Now to the problem: I have found the equation (which I didn't remember...)

dU =C_{V}dT +\left[T\left(\frac{\partial p}{\partial T}\right)_{V} - p\right]dV

So with the equation of state it gives:

\dfrac{\partial p}{\partial T} = \dfrac{\partial}{\partial T}\left(\dfrac{R}{V-b}T\right) = \dfrac{R}{V-b}

And including it in the previous equation:

dU = C_{V}dT +\left[T\dfrac{R}{V-b} - p\right]dV = C_{V}dT +\left[T\dfrac{R}{V-b} - \dfrac{R}{V-b}T \right]dV = C_{V}dT

Now, to put C_{V} in terms of C_{P} we have the relation:

C_p - C_V = T \left(\frac{\partial p}{\partial T}\right)_{V} \left(\frac{\partial V}{\partial T}\right)_{p}

The terms of which we can find with the equation of state:

\frac{\partial p}{\partial T} = \dfrac{R}{V-b} \qquad \frac{\partial V}{\partial T} = \dfrac{R}{p}

So

C_p - C_V = \cdots = R \Rightarrow C_V = C_p - R = 2R

And finally dU = C_{V}dT= 2R dT so \Delta U = 2R \Delta T

Is it alright?
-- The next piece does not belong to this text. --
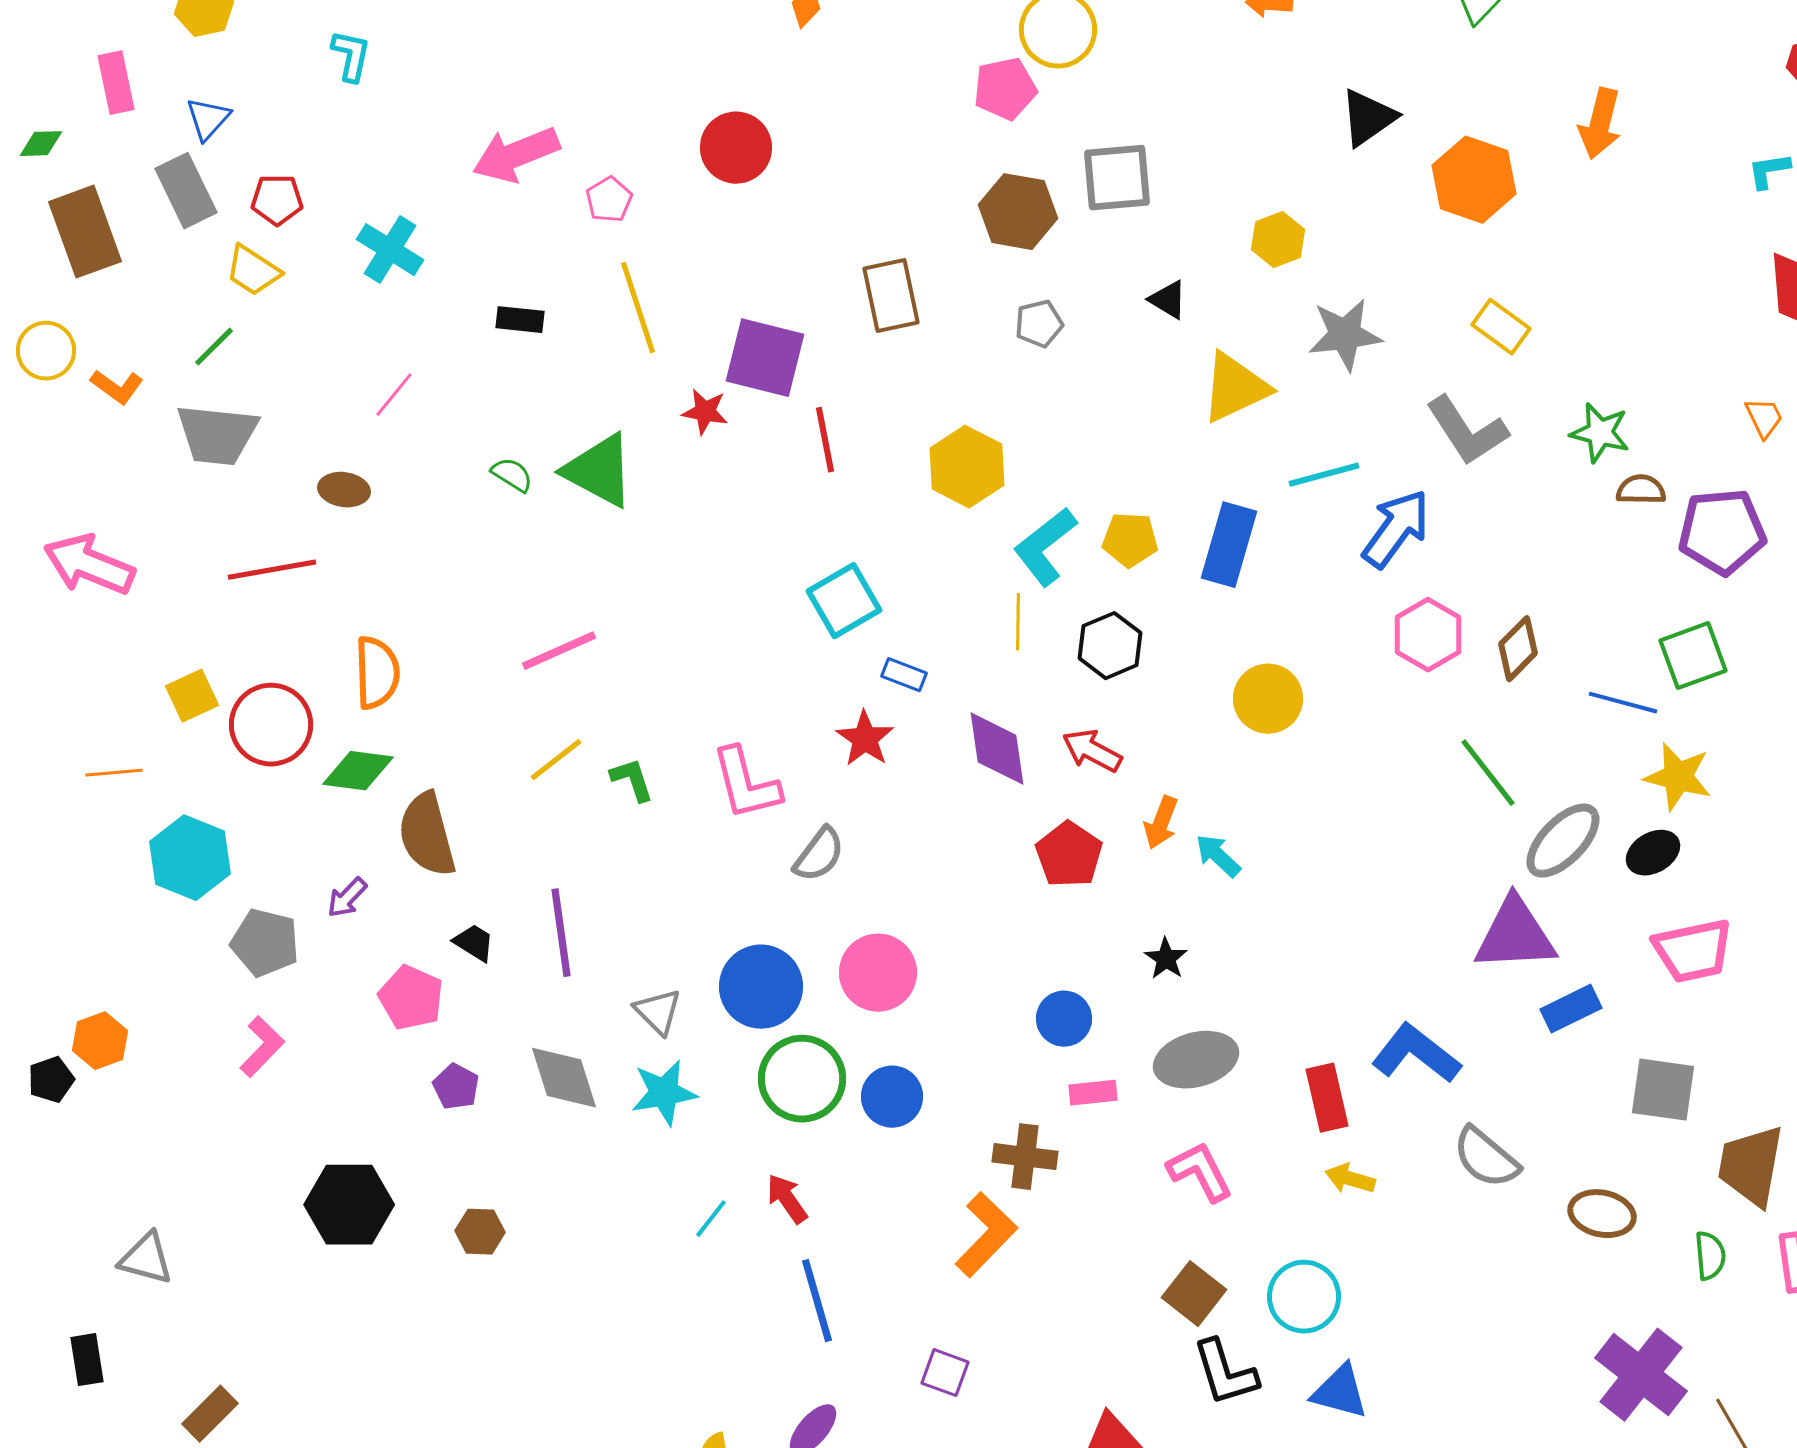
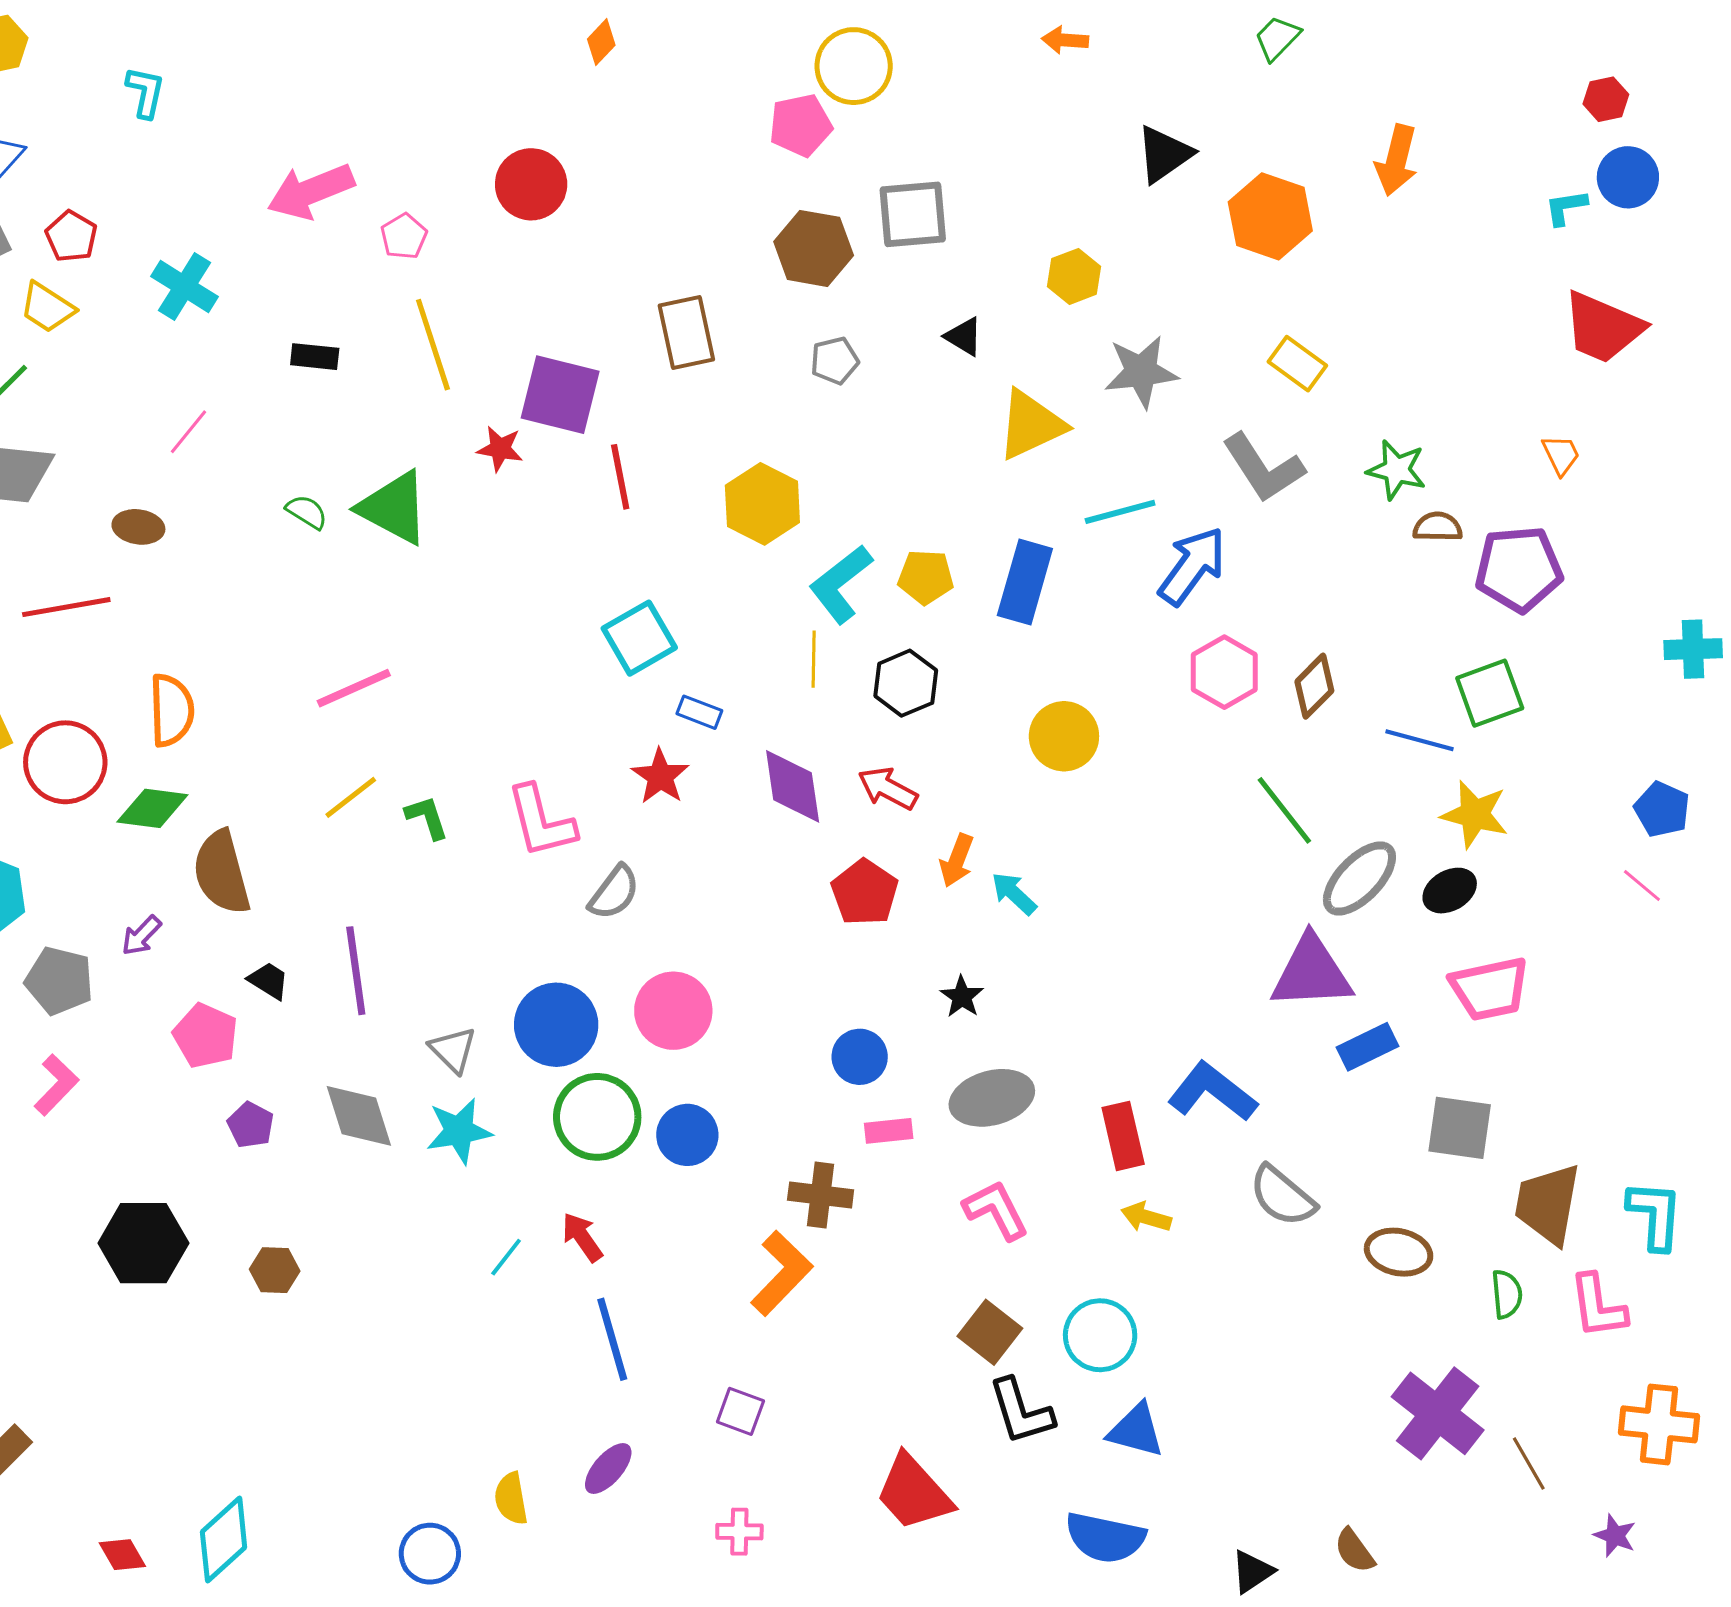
red pentagon: (277, 200) -> (71, 236), turned 30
Any problem with not determining U but \Delta U?
 
I don't know - its your course.

Note: you had $$\frac{dU}{dT}=2R$$ ... so why not treat it like an initial value problem? What is U when T=0K?
 
Well, I'm not sure of the initial condition, that's why I asked ;)
I guess it must be zero internal energy when temperature is zero, so then we can drop de deltas.
 
There you go.

All you need for an "initial" condition is any known value.
The problem statement will not always include all the information you are expected to use.

Note: U=0 @ T=0 would be the classical interpretation - IRL you still have zero-point energy corresponding to the QM ground state.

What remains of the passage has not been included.